Football League Division Two, 30/04/05, 3.00pm
Stoke City
versus
Watford
 
Just one game
By Matt Rowson

For goodness' sake, it's only Stoke away.

I mean, it's not as if it's a glamorous tie, one that leaps out of the fixture list at the start of the season (for either set of supporters). Nor is there anything particularly wrong with Stoke City that a healthy dose of a decent laxative wouldn't sort out.

But really. Stoke. Not exciting. Not special. And just one game. Big deal.

I didn't expect it to be remotely relevant when we booked the holiday. Holidays during the football season are best avoided on principle, of course, particularly as the annual weekend break to celebrate our wedding anniversary traditionally wipes out the August Bank Holiday as it is. But I took a long, (reasonably) dispassionate look at the state of play in February, decided that we really weren't going to make the play-offs, however much I tempted fate by writing off the last away trip of the regular season. The game wasn't going to be relevant, and so the attraction of Cyprus in May, before excessive hotness and larger numbers of people take over, won out.

Ho hum. But still. Only Stoke. Only one game. And yet... much as I'm looking forward to Cyprus, a week with Tsega away from work and computers... drinking beer, sitting around on the beach reading and so forth...

You know what I'm saying. Come three o'clock on Saturday (UK time), I'm going to be restless. I won't say anything but Tsega will note a distracted air and know, and roll her eyes. For goodness' sake it's one bloody game...

What's my life come to if football is a habit, a compulsion, an itch to be scratched on a regular basis rather than merely (ha) entertainment. I've been to Stoke City four times - two defeats at the Victoria Ground, including the worst performance I saw Kevin Phillips turn in in a Watford shirt, and a win and a defeat at the new place. None of them have been life-changing experiences. Nor will Saturday. Would Saturday. I know this!

On the face of it, our hosts on Saturday are kind of ideal from our point of view... very comfortably mid-table with little to play for beyond a clarion final home performance of the season. They've got over the appalling constipation of earlier in the season which saw seventeen (seventeen!) consecutive Stoke League games feature no more than one goal between October and February... indeed, they've only kept two clean sheets in eight and have lost three of the last four at home.

Developments this week, however, have thrown the whole thing up in the air, and the consequences for Saturday are difficult to predict. At the beginning of the week Magnús Kristiansson, head of the Icelandic consortium that owns Stoke City, was quoted as saying that he wasn't going to put any more money into the club whilst Tony Pulis was in charge. More recent developments have seen club chairman Gunnar Þor Gislason explain that Kristiansson's chief concern is the general absence of Icelandic players in the City side - a previously regular feature since they recruited Boris in 1999. The rumours linking Stoke with a pre-deadline approach for H would appear to dovetail with that quite well... but the immediate upshot would appear to be that the Icelandic consortium have put their majority stakeholding up for sale. Whilst they have issued assurances that the manager will continue to be backed in the meantime, the push on the Premiership (not Premier, not a Ship) that many were hoping for next season looks unlikely. Perhaps symbolic that City will debut their new black away strip on Saturday.

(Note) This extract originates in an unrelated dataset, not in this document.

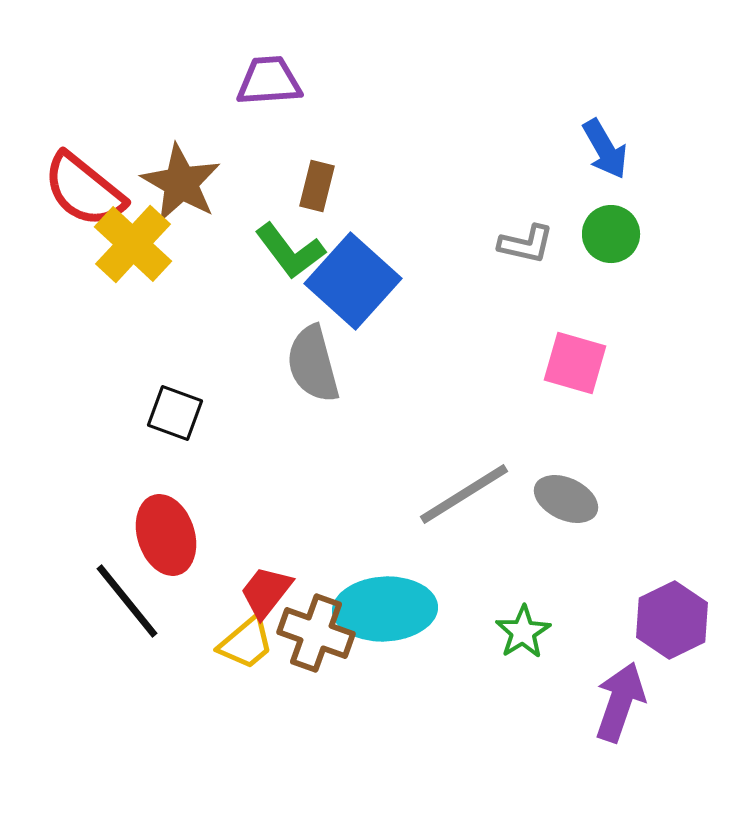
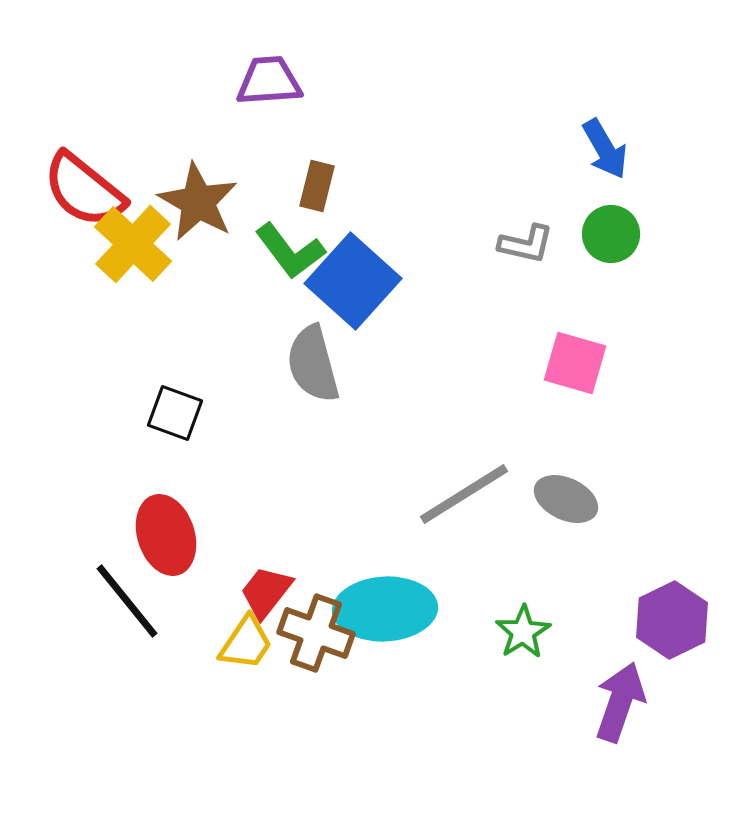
brown star: moved 17 px right, 19 px down
yellow trapezoid: rotated 16 degrees counterclockwise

Steve Simonsen will be in goal for City; now twenty-six, he's enjoying his first prolonged first-team run since before his six-year benchwarming exercise at Everton. Veteran Ed de Goey, perhaps the most Dutch looking man in the world, will be on the bench.

Problems at the back, where injuries to key players have dented City's previously exemplary defensive record. First-choice full backs John Halls and Clint Hill are both out for the remainder of the season with back and cruciate ligament injuries respectively. Former Pompey man Lewis Buxton has been a nervy looking stand-in at right back but he too now has an injury, leaving midfielder and England U21 international Karl Henry to step in with another sometime midfielder Clive Clarke at left back. With Wayne Thomas also out with knee ligament trouble, too wily old bastards in the middle of defence in Gerry Taggart and Michael Duberry, who somehow isn't thirty until October... left-sided youngster Carl Dickinson is likely to be the cover on the bench.

In midfield too the centre is strong, but injuries limit the options in a squad that isn't strong on width in any case. Dave Brammer and Darel Russell form an aggressive pairing in the centre with John Eustace out injured; Lewis Neal and Chris Greenacre are likely to play out wide. Greenacre has already revealed that his contract isn't being renewed, something which has been met with scant sympathy on the Potters' messageboards. Kevin Harper (ankle and hamstring) and Thordur Gudjonsson, son of former manager Gudjon Thordarsson and brother of both Plymouth's Bjarni and Leicester's Joey, has had a groin problem. Chris Clark, on loan from Pompey, has been on the bench.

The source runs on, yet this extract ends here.